== Task requirements ==
Out of the material that follows, write out exactly the lines from the line with "Embalagens de Transporte 600×400: O Futuro do" to the line with "Juarez Pereira", both ends included, and no others.

== Given data ==
= = = = = = =

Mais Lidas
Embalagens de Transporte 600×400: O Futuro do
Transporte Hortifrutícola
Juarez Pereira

= = = = = = =

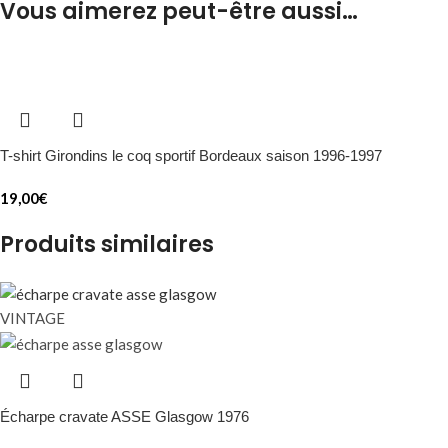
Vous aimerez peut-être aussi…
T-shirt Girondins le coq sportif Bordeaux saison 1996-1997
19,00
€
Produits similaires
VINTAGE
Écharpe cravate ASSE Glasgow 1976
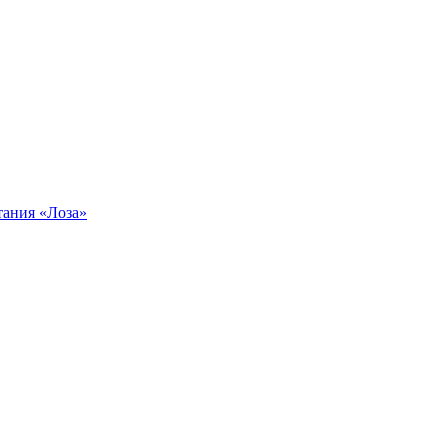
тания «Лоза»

= = = = = = =

== Response ==
Embalagens de Transporte 600×400: O Futuro do
Transporte Hortifrutícola
Juarez Pereira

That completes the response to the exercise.